The headline reads very oddly, and I was wondering how GPT4 got significantly less intelligent. It's that the cost of GPT4-level intelligence has dropped 1000x in 18 months
I thought the same thing. I am wondering if custom silicon can bring the cost even lower? I am reminded of when they used FPGA's to mine crypto then they went to ASICs and the performance was dramatically better.

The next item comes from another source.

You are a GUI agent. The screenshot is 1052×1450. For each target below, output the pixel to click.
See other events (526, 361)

Lmsys is not a measure of intelligence. It's a measure of human preference. People prefer correct answers (assuming they are qualified to identify the correct one), but they also prefer answers formatted nicely for reading, for example, which has nothing to do with "intelligence". That is why "reasoning" models, which often do better on benchmarks, do not necessarily do correspondingly well on lmsys.
I continue to be baffled by this kind of sentiment. I realize that today's LLM's aren't perfect. But, meanwhile, Claude 3.5 Sonnet and ChatGPT o3-mini-high are out there doing the jobs of multiple junior devs for just a few dollars per month.

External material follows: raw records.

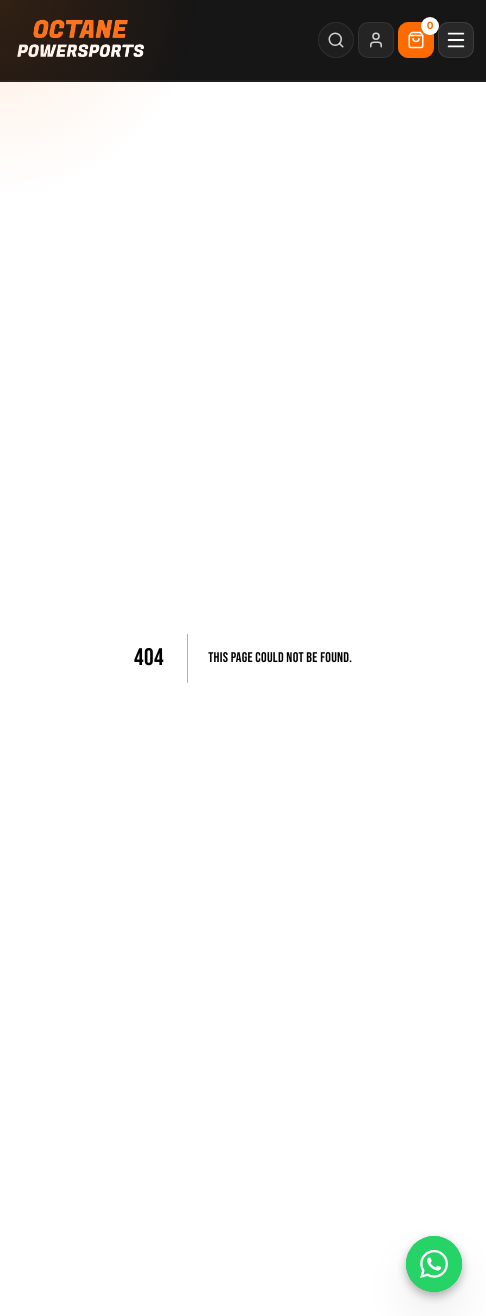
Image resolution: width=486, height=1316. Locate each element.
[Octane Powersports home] (81, 40)
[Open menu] (456, 40)
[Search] (336, 40)
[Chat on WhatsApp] (434, 1264)
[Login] (376, 40)
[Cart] (416, 40)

What accounts for this massive gap in peoples' experiences using this technology?
I mostly try making automated developer scripts, which take a project description as input, and have the LLM write a script to implement it, then execute the script, then return the output to the LLM, and asked it if the project is complete or it wants to submit an updated version.
The sample project description I've been using is asking it to get the public IP, location, weather conditions, and 5 regional news headlines, using free public APIs or feeds.
Even with the project description telling it to use free, public, keyless APIs, half the time it will immediately throw in a paid API and a line like weather_api_key = #insert your API key here, the script will run, the API will return a keyerror, we give that to the LLM says "the error is because the API key is missing, let me try again" and submits the exact same code again, when the line about using free APIs is in context. (wttr.in is the public weather API it knows how to use if you remind it specifically that wttr.in exists...)
It will also invent indexes when trying to extract the response data.
I have tried using 4o, 4o-mini, and mistral small 24b 2501.
I get that I still need to do the work of prompt engineering if I want impressive results. I have lots of text strings telling the LLM, you are a developer, you will be given a project description, you will write a script, we will run the script, we will return the output to you, you will judge if the output fully achieves the project description, and if not, include an updated full script to try again. It overall works, but it certainly makes plenty of junior dev mistakes too.
We need a way to impart the type of additional knowledge accumulation and instruction following that happens with fine-tuning, at runtime, because clearly, knowledge that is "baked in" and knowledge that is provided in context is in very separate classes.
Go ahead and produce any close analysis and comprehensive study of what the LLMs are actually doing. I’ll show you how that study is either systematically ignoring key aspects of the work or or ignoring reliability or ignoring generalizability or glossing over important failures.
People are making excuses for the bad work of LLMs, because they are excited, in love, and smell money.
Well, I'm working on a project now where we would absolutely have needed to recruit at least one additional entry-level dev if we didn't instead have an LLM to generate a few thousand lines of python to orchestrate some basic DB interactions. It's not complicated stuff, but it is time consuming.
I'd rate its output as not great, but adequate for the purpose, so long as robustly supervised. (much like an inexperienced human.)
I don't know if this anecdote qualifies as the "close analysis" you're looking for, but it seems instructive to me since it allows me to say with absolute certainty that an LLM is doing the job of at least one person. (And I'm confident it would be more than one if I were working on a bigger project.)